O mercado de títulos de crédito ganhou projeção nos últimos meses e tem atraído muitos investidores do varejo. Com a recente volatilidade das aplicações em renda variável, um número maior de investidores optou por se proteger aplicando em recebíveis, entre os quais estão os Fundos de Investimento em Direitos Creditórios (Fidics). Dados da Associação Brasileira das Entidades dos Mercados Financeiro e de Capitais (Anbima) mostram que somente no primeiro trimestre de 2020 foram capitalizados mais de R$ 63,6 bilhões em títulos de crédito. Os fundos de duração com baixo grau de investimento (high grade) foram o destaque de resgates em março, com R$ 44 bilhões, e também no trimestre (R$ 75,9 bilhões), o que aponta para o conservadorismo do investidor. Enquanto isso, a captação no trimestre dos fundos de ações foi de R$ 45 bilhões e dos fundos multimercados, R$ 14,4 bilhões.

Agora a situação é outra. Muitos investidores querem saber como o mercado de fundos de recebíveis irá se comportar, sobretudo diante do cenário de piora dos resultados das pequenas e médias empresas em função da crise provocada pela Covid-19. E os sinais de alerta já movimentam o mercado. “Não podemos afirmar que a evasão da renda fixa tem como destino o mercado de ações ou os multimercados, mas levando em consideração a situação do País (e até do mundo), sabe-se que quanto mais vende, mais cai o preço”, afirma Otávio Vieira, sócio gestor da Taler Gestão de Patrimônios. “Esse fluxo de resgates mais acentuado faz com que os fundos anunciem os papéis ao mercado para tentar trocar esses títulos por liquidez e assim entregar o dinheiro para o cotista que estava resgatando”, diz Juliano Custódio, CEO da EQI Investimentos.

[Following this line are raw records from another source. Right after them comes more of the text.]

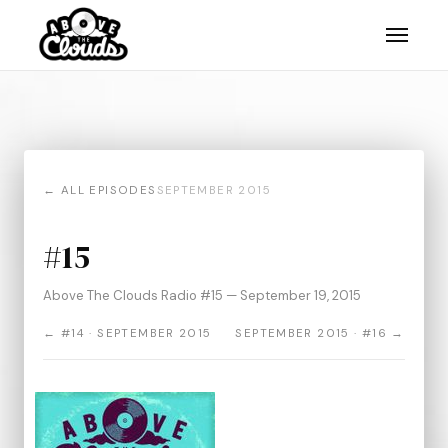
← ALL EPISODES
SEPTEMBER 2015
#15
Above The Clouds Radio #15 — September 19, 2015
← #14 · SEPTEMBER 2015
SEPTEMBER 2015 · #16 →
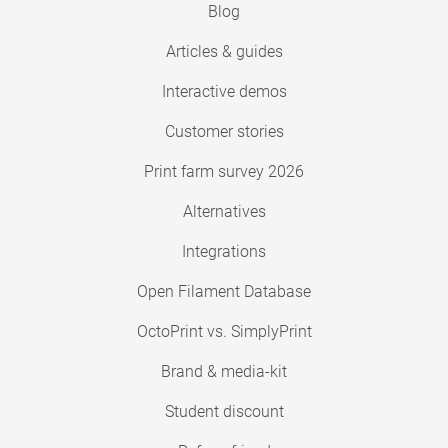
Blog
Articles & guides
Interactive demos
Customer stories
Print farm survey 2026
Alternatives
Integrations
Open Filament Database
OctoPrint vs. SimplyPrint
Brand & media-kit
Student discount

“Seja por conta de despesas pessoais ou porque o investidor enxerga oportunidade em ativos que tiveram queda de preço, ele busca sua liquidez”Juliano Custódio CEO da EQI Investimentos. (Crédito:Divulgação)

É possível perder dinheiro na renda fixa? Muita gente pensa que não, mas é possível. Em momentos de crise como a que estamos vivendo, uma procura enorme por liquidez toma conta do mercado, não apenas no Brasil, mas no mundo como um todo. “Estamos passando por esse momento agora, muito parecido com que ocorreu no fim de 2019. Seja por conta de despesas pessoais, ou porque o investidor enxerga oportunidade em ativos com mais risco que tiveram quedas, como as ações, ele busca sua liquidez”, diz Custódio. Se a busca por liquidez é geral, quem irá comprar os títulos que estão à venda? “Boa parte desses fundos tem resgate quase imediato — o cotista pede o resgate e o dinheiro cai na conta em até um dia útil —, então o gestor não tem muito tempo para pensar, precisa vender e vender rápido para atender esse resgate”, diz Felipe Prata, CEO da Nest Asset Management.

“Não podemos afirmar que a evasão da renda fixa tem como destino o mercado de ações, mas sabe-se que quanto mais vende, mais cai o preço” Otávio Vieira, sócio da Taler Gestão de Patrimônios. (Crédito:Divulgação)

PODER AO BC A Proposta de Emenda à Constituição (PEC) 10/20, também conhecida como Orçamento de Guerra, prevê medidas que têm por objetivo aumentar a liquidez de empresas, mas cujo efeito colateral é deixar o Tesouro Nacional exposto a papéis com alto risco de inadimplência. Pelo texto da PEC (leia mais à página 18), o Banco Central poderia atuar na negociação de títulos privados no mercado secundário — como debêntures, carteiras de créditos e certificados de depósitos bancários (CDBs). A indefinição do Orçamento de Guerra no Senado é vista com preocupação pelo mercado. “Precisamos de medidas drásticas para uma quarentena vir a ser cumprida de verdade pelos brasileiros e os casos pararem de crescer. Quanto mais incertezas, mais decisões erradas e prejuízos”, diz Otávio Vieira, sócio gestor da Taler Investimentos. “O Brasil não tem noção das consequências que sofrerá com a incerteza plantada pelo governo. Não é hora de aumentar esse sentimento e sim de executar as políticas econômicas que já estão aprovadas”, conclui.